Work request: Skip the pictures and write out, word for word, the lines below from the one with "たくさんのご参加楽しみにしています♪" through the one with "ausgerichtet ist", inclusive.

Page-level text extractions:
---

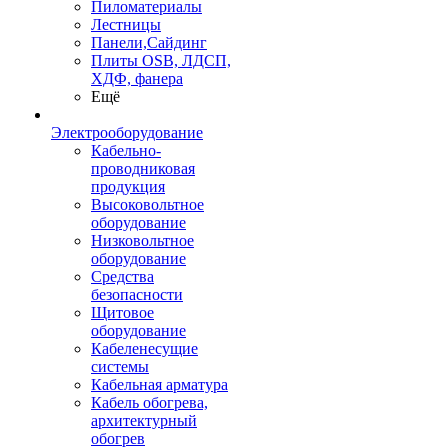
Пиломатериалы
Лестницы
Панели,Сайдинг
Плиты OSB, ЛДСП,
ХДФ, фанера
Ещё
Электрооборудование
Кабельно-
проводниковая
продукция
Высоковольтное
оборудование
Низковольтное
оборудование
Средства
безопасности
Щитовое
оборудование
Кабеленесущие
системы
Кабельная арматура
Кабель обогрева,
архитектурный
обогрев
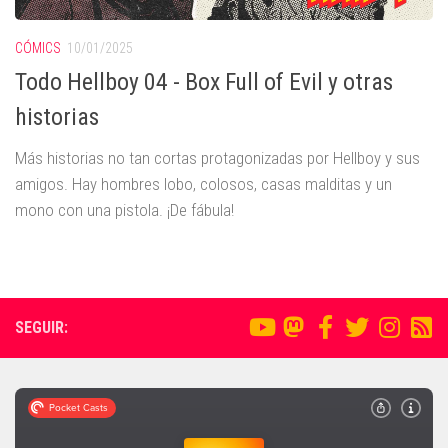
CÓMICS
10/01/2025
Todo Hellboy 04 - Box Full of Evil y otras
historias
Más historias no tan cortas protagonizadas por Hellboy y sus
amigos. Hay hombres lobo, colosos, casas malditas y un
mono con una pistola. ¡De fábula!
SEGUIR:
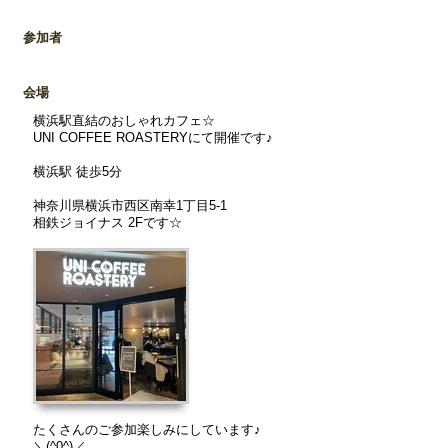
参加者
会場
横浜駅直結のおしゃれカフェ☆
UNI COFFEE ROASTERYにて開催です♪
横浜駅 徒歩5分
神奈川県横浜市西区南幸1丁目5-1
相鉄ジョイナス 2Fです☆
たくさんのご参加楽しみにしています♪
＼(^0^)／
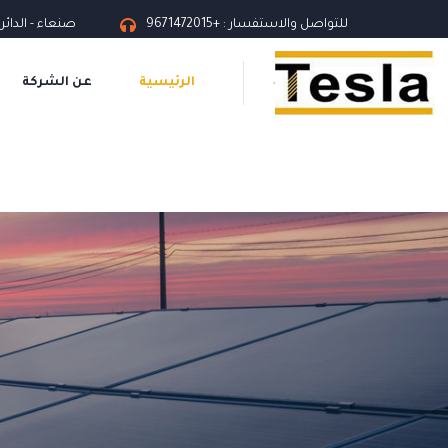
للتواصل والاستفسار :
+9671472015
صنعاء - الدائر
الرئيسية
عن الشركة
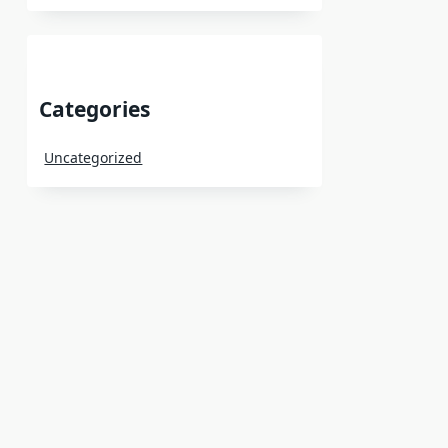
Categories
Uncategorized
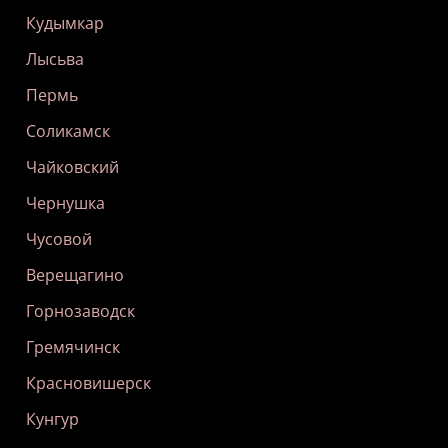
Кудымкар
Лысьва
Пермь
Соликамск
Чайковский
Чернушка
Чусовой
Верещагино
Горнозаводск
Гремячинск
Красновишерск
Кунгур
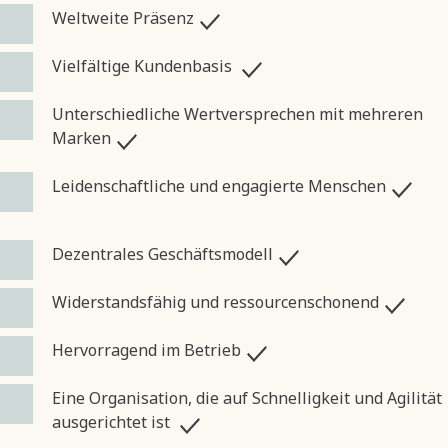
Weltweite Präsenz
Vielfältige Kundenbasis
Unterschiedliche Wertversprechen mit mehreren
Marken
Leidenschaftliche und engagierte Menschen
Dezentrales Geschäftsmodell
Widerstandsfähig und ressourcenschonend
Hervorragend im Betrieb
Eine Organisation, die auf Schnelligkeit und Agilität
ausgerichtet ist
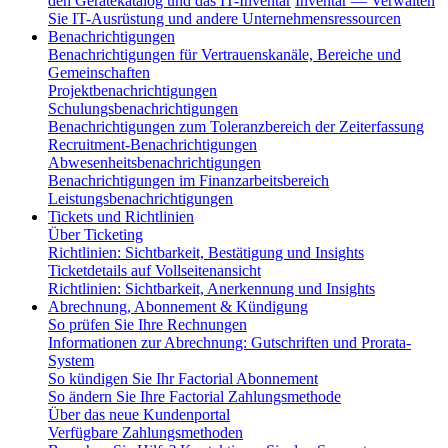
den Gerätekatalog und das IT-Inventar
Inventar — Verwalten
Sie IT-Ausrüstung und andere Unternehmensressourcen
Benachrichtigungen
Benachrichtigungen für Vertrauenskanäle, Bereiche und
Gemeinschaften
Projektbenachrichtigungen
Schulungsbenachrichtigungen
Benachrichtigungen zum Toleranzbereich der Zeiterfassung
Recruitment-Benachrichtigungen
Abwesenheitsbenachrichtigungen
Benachrichtigungen im Finanzarbeitsbereich
Leistungsbenachrichtigungen
Tickets und Richtlinien
Über Ticketing
Richtlinien: Sichtbarkeit, Bestätigung und Insights
Ticketdetails auf Vollseitenansicht
Richtlinien: Sichtbarkeit, Anerkennung und Insights
Abrechnung, Abonnement & Kündigung
So prüfen Sie Ihre Rechnungen
Informationen zur Abrechnung: Gutschriften und Prorata-
System
So kündigen Sie Ihr Factorial Abonnement
So ändern Sie Ihre Factorial Zahlungsmethode
Über das neue Kundenportal
Verfügbare Zahlungsmethoden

---

Solution to this task:
たくさんのご参加楽しみにしています♪
＼(^0^)／
للتواصل والاستفسار :
+9671472015
صنعاء - الدائر
الرئيسية
عن الشركة
Categories
Uncategorized
Кудымкар
Лысьва
Пермь
Соликамск
Чайковский
Чернушка
Чусовой
Верещагино
Горнозаводск
Гремячинск
Красновишерск
Кунгур
Weltweite Präsenz
Vielfältige Kundenbasis
Unterschiedliche Wertversprechen mit mehreren
Marken
Leidenschaftliche und engagierte Menschen
Dezentrales Geschäftsmodell
Widerstandsfähig und ressourcenschonend
Hervorragend im Betrieb
Eine Organisation, die auf Schnelligkeit und Agilität
ausgerichtet ist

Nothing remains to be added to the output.